Devido a fortes perseguições e associações do Exu com a figura do diabo
judaico-cristão, os adeptos da Umbanda (em uma forma de resistência cultural)
passaram a adotar os simbolismos típicos da tradição medieval relacionada a
Satã: este orixá passa a ser representado de cor vermelha, com chifres e
tridente (a exemplo do Exu das sete encruzilhadas e Exu caveira). O tridente,
deste modo, foi um símbolo derivado do imaginário judaico-cristão sobre a
figura de Exu, mas que recebeu outros significados adaptados, como os diversos
caminhos que o orixá percorre e domina (Sodré, 2009, p. 9 e 12).
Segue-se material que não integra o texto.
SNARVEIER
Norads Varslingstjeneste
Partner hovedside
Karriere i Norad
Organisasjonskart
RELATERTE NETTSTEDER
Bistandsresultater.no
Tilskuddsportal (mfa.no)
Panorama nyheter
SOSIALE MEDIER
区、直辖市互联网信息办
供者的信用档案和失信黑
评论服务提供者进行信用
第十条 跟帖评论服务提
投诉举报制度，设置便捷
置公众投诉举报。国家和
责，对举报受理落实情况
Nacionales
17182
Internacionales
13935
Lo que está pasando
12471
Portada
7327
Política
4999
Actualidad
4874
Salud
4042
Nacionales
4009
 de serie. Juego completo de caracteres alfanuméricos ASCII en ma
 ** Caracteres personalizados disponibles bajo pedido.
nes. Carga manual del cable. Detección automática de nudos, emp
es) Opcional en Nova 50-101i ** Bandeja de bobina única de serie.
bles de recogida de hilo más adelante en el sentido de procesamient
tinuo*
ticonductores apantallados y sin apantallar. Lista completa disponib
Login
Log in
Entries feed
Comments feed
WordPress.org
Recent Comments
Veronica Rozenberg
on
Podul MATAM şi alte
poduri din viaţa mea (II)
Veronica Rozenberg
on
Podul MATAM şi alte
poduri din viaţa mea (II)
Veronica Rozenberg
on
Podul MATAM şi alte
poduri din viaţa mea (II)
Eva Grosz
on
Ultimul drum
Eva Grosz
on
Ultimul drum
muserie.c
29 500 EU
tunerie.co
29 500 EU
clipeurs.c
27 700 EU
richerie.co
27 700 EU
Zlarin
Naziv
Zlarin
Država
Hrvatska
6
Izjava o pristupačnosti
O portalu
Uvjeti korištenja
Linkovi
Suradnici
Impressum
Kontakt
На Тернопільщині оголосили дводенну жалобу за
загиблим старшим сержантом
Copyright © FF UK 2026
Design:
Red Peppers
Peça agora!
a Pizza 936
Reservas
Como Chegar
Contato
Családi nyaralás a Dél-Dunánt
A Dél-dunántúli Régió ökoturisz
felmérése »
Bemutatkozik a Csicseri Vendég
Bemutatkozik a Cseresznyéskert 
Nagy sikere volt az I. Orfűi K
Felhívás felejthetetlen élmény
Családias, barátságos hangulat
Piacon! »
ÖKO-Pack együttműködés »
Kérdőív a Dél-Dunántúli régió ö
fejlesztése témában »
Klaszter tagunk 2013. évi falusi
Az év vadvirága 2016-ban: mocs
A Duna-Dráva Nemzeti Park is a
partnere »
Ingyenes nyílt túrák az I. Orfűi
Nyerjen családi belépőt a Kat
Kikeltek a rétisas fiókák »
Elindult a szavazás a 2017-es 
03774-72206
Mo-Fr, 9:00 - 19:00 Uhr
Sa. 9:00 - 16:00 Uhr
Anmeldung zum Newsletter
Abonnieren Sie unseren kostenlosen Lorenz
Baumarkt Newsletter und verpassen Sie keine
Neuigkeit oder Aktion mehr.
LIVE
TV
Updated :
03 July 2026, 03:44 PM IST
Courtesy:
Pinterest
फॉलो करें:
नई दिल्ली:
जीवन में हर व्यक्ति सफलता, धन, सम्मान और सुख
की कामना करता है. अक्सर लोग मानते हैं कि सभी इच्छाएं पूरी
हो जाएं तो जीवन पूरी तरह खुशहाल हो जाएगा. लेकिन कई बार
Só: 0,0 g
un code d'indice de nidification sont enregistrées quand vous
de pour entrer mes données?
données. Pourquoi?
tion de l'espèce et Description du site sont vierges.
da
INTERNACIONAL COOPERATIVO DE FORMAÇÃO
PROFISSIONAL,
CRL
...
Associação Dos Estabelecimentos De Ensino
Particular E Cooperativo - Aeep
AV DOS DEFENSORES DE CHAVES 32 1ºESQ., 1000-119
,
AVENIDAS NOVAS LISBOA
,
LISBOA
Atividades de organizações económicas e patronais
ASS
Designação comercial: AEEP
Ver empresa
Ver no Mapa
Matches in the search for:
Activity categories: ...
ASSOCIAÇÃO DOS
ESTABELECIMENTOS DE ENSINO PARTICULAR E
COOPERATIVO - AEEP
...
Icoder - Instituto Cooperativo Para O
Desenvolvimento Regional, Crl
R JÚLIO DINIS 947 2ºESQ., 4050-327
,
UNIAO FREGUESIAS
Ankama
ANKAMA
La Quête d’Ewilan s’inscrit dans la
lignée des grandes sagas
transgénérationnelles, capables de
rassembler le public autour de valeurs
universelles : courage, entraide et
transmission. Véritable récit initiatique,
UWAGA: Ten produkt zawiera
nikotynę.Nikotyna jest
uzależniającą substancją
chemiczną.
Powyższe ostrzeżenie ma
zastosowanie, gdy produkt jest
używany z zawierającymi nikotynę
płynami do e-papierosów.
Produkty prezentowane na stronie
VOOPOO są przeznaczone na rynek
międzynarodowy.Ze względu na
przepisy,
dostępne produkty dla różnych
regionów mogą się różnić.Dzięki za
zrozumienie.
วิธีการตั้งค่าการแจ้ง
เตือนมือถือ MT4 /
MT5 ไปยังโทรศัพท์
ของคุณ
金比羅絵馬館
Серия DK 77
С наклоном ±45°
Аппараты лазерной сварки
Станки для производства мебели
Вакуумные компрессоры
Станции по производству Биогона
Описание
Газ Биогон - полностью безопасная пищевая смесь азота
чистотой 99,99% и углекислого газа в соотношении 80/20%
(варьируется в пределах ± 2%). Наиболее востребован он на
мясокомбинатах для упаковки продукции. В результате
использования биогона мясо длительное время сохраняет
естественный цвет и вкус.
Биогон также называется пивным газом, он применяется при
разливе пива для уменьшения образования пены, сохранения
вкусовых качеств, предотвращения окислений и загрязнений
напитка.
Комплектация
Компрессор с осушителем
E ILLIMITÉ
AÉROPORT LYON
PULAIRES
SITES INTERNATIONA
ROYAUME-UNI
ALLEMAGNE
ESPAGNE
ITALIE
Ponto riscado Pomba Gira Menina; Ponto riscado Exu tranca gira. Fonte: http://umbandapaijoaodeangola.com.br/pontos-riscados-exu.php
Não
existem pesquisas mais detalhadas ou profundas sobre a iconografia simbólica
afro-brasileira. De nossa parte, realizamos alguns levantamentos
historiográficos para detectar possíveis origens coloniais dos símbolos com
tridente na religiosidade popular brasileira, mas não conseguimos nenhum
resultado. Analisando Souza (1986) e Calainho (2008), percebemos que os
símbolos adotados por escravos brasileiros durante o período colonial são
influenciados pela forma de cruzes latinas, Sol, estrelas, serpentes, caveiras
e flores, mas não existe nenhuma referência a tridentes ou qualquer similitude
com os ponto riscado de Exu antes do século XIX, reforçando sua origem
contemporânea.
Conclusão:
De
um ponto de vista histórico, os símbolos islandeses e os pontos riscados
dedicados a Exu não possuem qualquer tipo de conexão, influência ou
aproximação. Suas similitudes são apenas frutos de uma coincidência
morfológica. Ambos parecem ter sido influenciados pelo imaginário cristão, que
ressignificou tradições nativas de práticas mágicas com o referencial do
tridente. Outras tradições religiosas que possuem símbolos circulares com
terminais tridentiformes, como a ashtánga
yantra da tradição shivaista, também foram relacionados ao Ægishjálmur – mas do mesmo modo alguns
pesquisadores vem descartando essa similitude, considerando uma simples
coincidência (Foster, 2017).
Explicações
para as similitudes entre símbolos de culturas afastadas no tempo e no espaço
são populares hoje em dia, geralmente apelando para referenciais como
“emanações do inconsciente coletivo” ou produtos arquetípicos, mas não passam
de especulações sem bases mais rigorosas de investigação. O medievalista
francês Michel Pastoreau conclama para o perigo de anacronismo constante que
ronda o historiador quando estuda o simbolismo e a fragilidade da análise
universalista: “O que às vezes leva – erradamente – a crer na existência de uma
simbólica transcultural, apoiada em arquétipos (...) no mundo dos símbolos,
tudo é cultural e deve ser estudado em relação à sociedade que dele faz uso, em
determinado momento de sua história e em um contexto preciso”. (Pastoreau,
2002, p. 507).
Comparações
apressadas utilizando apenas a morfologia, sem um contexto histórico e social
mais rigoroso, podem criar conclusões fantasiosas como as que relacionam
conexões transcontinentais entre os povos pré-colombianos e os do Velho Mundo –
utilizando simplesmente a coincidência do formato das pirâmides que existem
entre ambos. Os símbolos mágicos constituem um terreno ainda repleto de
possibilidades para pesquisas futuras, mas os referenciais generalistas e
universalistas devem ser evitados pelas próximas gerações de pesquisadores.
Agradecimentos: à professora Dra. Dilaine Soares Sampaio (PPGCR-UFPB) pelo acesso à sua biblioteca sobre religiões afro-brasileiras e o suporte técnico sobre esta área de estudos.